Побелевший как полотно, которое держал, Айсен опрометью вылетел вон. Сердце зашлось, - колотилось, как безумное, но ни слез, ни обид не было больше: кончились слезы, и какие обиды могут быть у раба!
Глупо. Смешно: напридумывал, навоображал себе глупый раб чего-то, а секрет оказался прост - не в тебе дело, просто этому его господину нравилось, когда игрушка под ним кричит от страсти, а не от боли. Добрый господин, ласковый… Вот и все.
А теперь поиграл и хватит. Котенок… Забавный котенок, - юноша задержал противень с докипавшим маслом, не чувствуя, что пальцы жжет сквозь тряпицу. Вспомнилось: красивый…
Плеснуть бы себе этим маслом в лицо! Тогда он никогда не будет больше красивым, и играть с ним станет неинтересно, и не будет смысла ни отдавать кому-то, ни продавать… Что с того, что в этот раз почтенный Ахмади его не тронул, всегда найдется кто-нибудь менее щепетильный.
Или менее брезгливый, которому плевать на шрамы была бы дырка, - но какая в сущности разница! Когда ломают тело, не так больно, чем когда выбрасывают душу, как грязную салфетку. За ненадобностью.
«Господин, единственный мой!
Сердце мое у ног твоих, - ступай твердо…»
А вдруг все-таки вспомнит еще, позовет разочек!

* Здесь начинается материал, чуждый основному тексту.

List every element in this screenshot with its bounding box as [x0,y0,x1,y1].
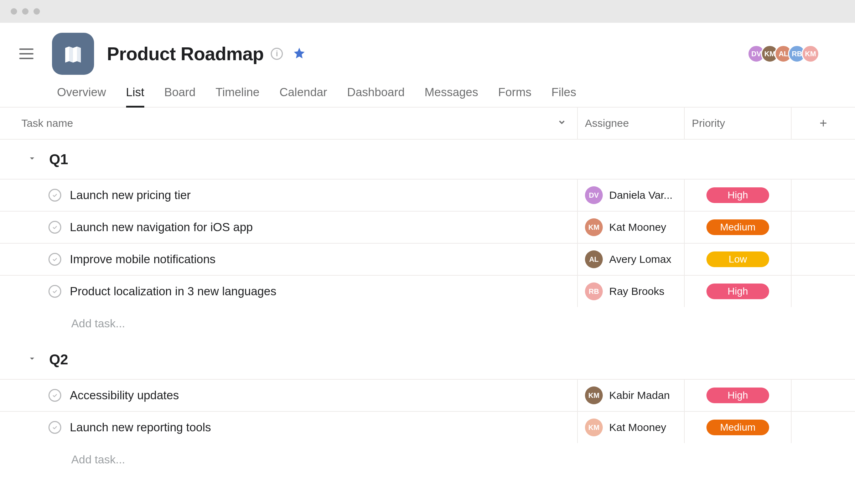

Руки бы его коснуться…
Жестокая пощечина заставила его очнуться, противень отлетел в сторону, расплескивая горячее масло - к счастью мимо. Хамид с минуту смотрел на мальчика, равнодушно стоявшего в ожидании следующей оплеухи, и с коротким хриплым звуком, как будто у него тоже дышать не получалось, прижал Айсена к себе. Старик гладил его по волосам, по плечам, напряженной спине, но юноша молчал. Он не плакал, не вздрагивал, не делал попыток отстраниться, словно одеревенев целиком, и Хамид был вынужден отпустить его.

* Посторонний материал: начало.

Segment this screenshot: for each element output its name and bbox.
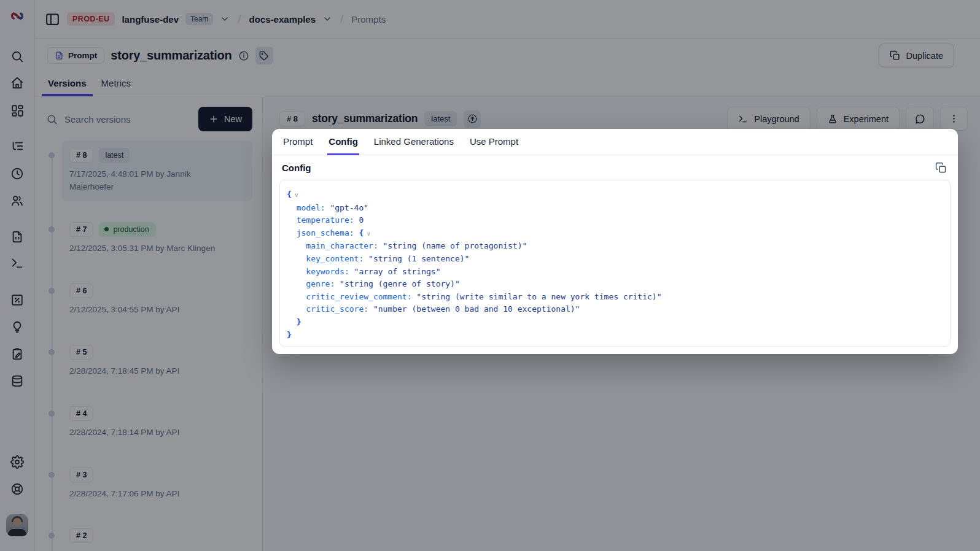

Старый раб обработал мальчику обожженную руку и усадил в уголке, подальше от всего, чем тот мог себе навредить. Айсен так и остался сидеть в неловкой позе, опустив поврежденную кисть на колени и уткнувшись в пол потухшими глазами, пока его не окликнули снова.
Что рука! Рука заживет, и следа не останется, а сердце… Поздно. Все поздно, замкнулся парнишка.

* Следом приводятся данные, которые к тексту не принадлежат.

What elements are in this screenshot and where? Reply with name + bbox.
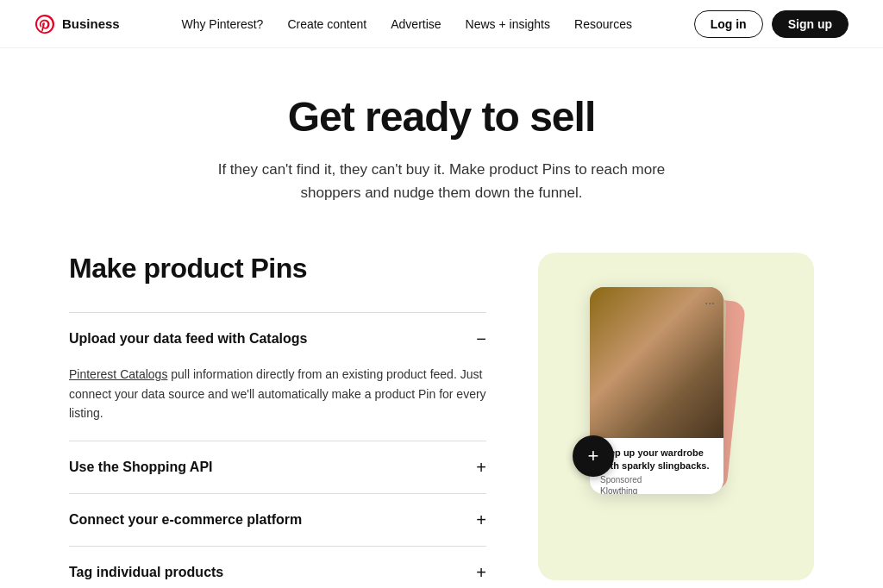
nav-link-create-content[interactable]: Create content (287, 17, 366, 31)
nav-link-news-insights[interactable]: News + insights (466, 17, 550, 31)
left-panel: Make product Pins Upload your data feed … (69, 253, 486, 588)
accordion-icon-shopping-api: + (476, 459, 486, 476)
login-button[interactable]: Log in (694, 10, 763, 38)
pinterest-logo-icon (34, 14, 55, 34)
accordion-catalogs: Upload your data feed with Catalogs − Pi… (69, 312, 486, 440)
hero-section: Get ready to sell If they can't find it,… (0, 48, 883, 235)
pin-card-title: Step up your wardrobe with sparkly sling… (600, 447, 713, 472)
accordion-title-shopping-api: Use the Shopping API (69, 460, 213, 475)
signup-button[interactable]: Sign up (772, 10, 849, 38)
main-content: Make product Pins Upload your data feed … (0, 235, 883, 588)
right-panel: ··· Step up your wardrobe with sparkly s… (538, 253, 814, 580)
section-title: Make product Pins (69, 253, 486, 285)
accordion-icon-catalogs: − (476, 330, 486, 347)
logo[interactable]: Business (34, 14, 120, 34)
accordion-tag-products: Tag individual products + (69, 546, 486, 588)
accordion-header-tag-products[interactable]: Tag individual products + (69, 547, 486, 588)
accordion-text-catalogs: Pinterest Catalogs pull information dire… (69, 365, 486, 422)
accordion-header-ecommerce[interactable]: Connect your e-commerce platform + (69, 494, 486, 546)
logo-text: Business (62, 16, 120, 31)
pin-card-brand: Klowthing (600, 486, 713, 494)
accordion-title-ecommerce: Connect your e-commerce platform (69, 512, 302, 528)
nav-actions: Log in Sign up (694, 10, 849, 38)
accordion-title-tag-products: Tag individual products (69, 565, 223, 580)
catalogs-link[interactable]: Pinterest Catalogs (69, 367, 167, 381)
hero-title: Get ready to sell (34, 93, 849, 141)
accordion-icon-tag-products: + (476, 564, 486, 581)
pin-card-options-icon: ··· (705, 296, 715, 310)
accordion-icon-ecommerce: + (476, 511, 486, 529)
pins-mockup: ··· Step up your wardrobe with sparkly s… (590, 287, 762, 546)
nav-link-advertise[interactable]: Advertise (391, 17, 441, 31)
nav-link-resources[interactable]: Resources (574, 17, 632, 31)
navbar: Business Why Pinterest? Create content A… (0, 0, 883, 48)
pin-card-image: ··· (590, 287, 723, 438)
accordion-shopping-api: Use the Shopping API + (69, 441, 486, 493)
accordion-title-catalogs: Upload your data feed with Catalogs (69, 331, 307, 347)
accordion-header-shopping-api[interactable]: Use the Shopping API + (69, 441, 486, 493)
pin-plus-icon: + (588, 447, 599, 466)
hero-subtitle: If they can't find it, they can't buy it… (217, 158, 666, 204)
accordion-header-catalogs[interactable]: Upload your data feed with Catalogs − (69, 313, 486, 365)
accordion-body-catalogs: Pinterest Catalogs pull information dire… (69, 365, 486, 440)
nav-link-why-pinterest[interactable]: Why Pinterest? (181, 17, 263, 31)
accordion-ecommerce: Connect your e-commerce platform + (69, 493, 486, 546)
pin-card-sponsored: Sponsored (600, 475, 713, 485)
nav-links: Why Pinterest? Create content Advertise … (181, 17, 632, 31)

Погасил господин огонек и не задумался.
***
Не то что бы Фесс был по пути, или корабли нуждались в заходе в гавань, да и положение Филиппа Кера было таковым, что он давно мог не отлучаться из конторы, пересчитывая с компаньонами барыши, положившись на помощников и приказчиков. Особенно после того, как недавно с выгодой приобрел перспективные серебряные рудники. Поездка целиком была не столько необходимостью, сколько данью некоторому духу авантюризма, а заход в Фесс служил благой цели наладить с найденным братом хотя бы какие-то отношения.